As calamitous as Donald Trump is, and make no mistake he is a truly terrible and highly dangerous world leader, he is not the first sitting US president or even the first world leader to turn his back on the Kurds. From Ford to Reagan, the US has consistently been inconsistent in their alliances with that particular ethnic minority. The British too have been known the turn their tails when it suits them. This is, sadly, highly reflective of their long-standing foreign policies regarding the Middle East for the past century.
But this particular instance goes even further than just a ‘simple’ betrayal of a highly effective and generally (in the Western World) desired alliance. The number one terrorist group in the world at the moment, the ISIL has been geographically defeated and held captive largely due to the efforts of the Kurd men and women. Specifically, held captive. Massive internment camps, with separations between the men and the women and children, of captured ISIL fighters and their families have been organised and run by the Kurds, despite their distinct lack of a recognised state and extensive funding. While the US never officially took responsibility for them, it is widely known that they have done more than most to help keep them running. That is, until now.
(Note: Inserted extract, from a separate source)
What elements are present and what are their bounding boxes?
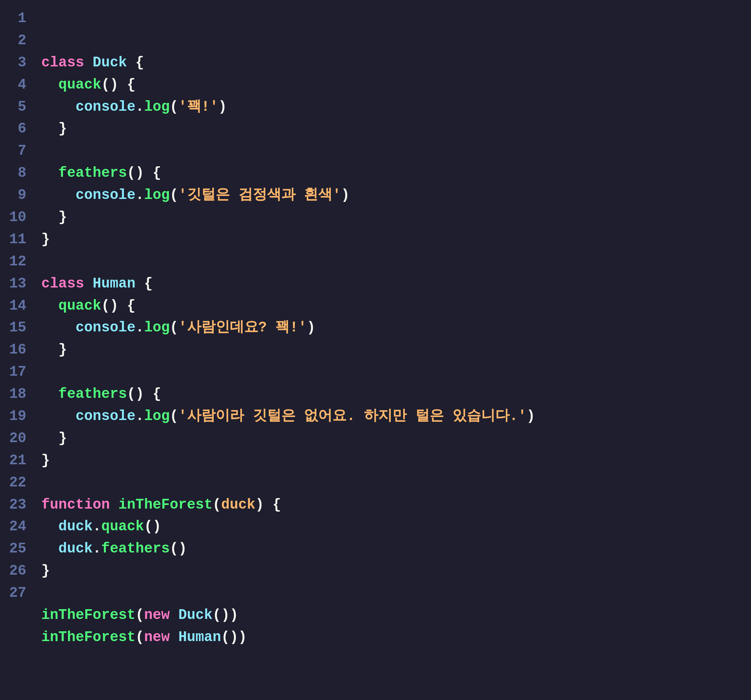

Barely a day had passed between the withdrawal of US forces and the start of Turkish shelling. Another day and ground forces went in. A week has passed, and Turkish forces have now advanced further than their previously stated aim of a 32km ‘safety zone’ recognised in their weakly named Peace Spring offensive. In that time, one ISIL internment camp has suffered riots and escapes. Women and children for now, but how long until male fighters cut loose? Regardless of side choosing in the long-running battle between the Kurds and the Turks, it was widely assumed that all were on the same side as long as ISIL was on the other. Sleeper cells at the ready, with a high chance of escaped fighters returning with a sure vengeance; do not be surprised to see a return of the masked men in black. There is a Kurdish adage that goes: “The Kurds have no friends but the mountains”, and this is proving its worth once more.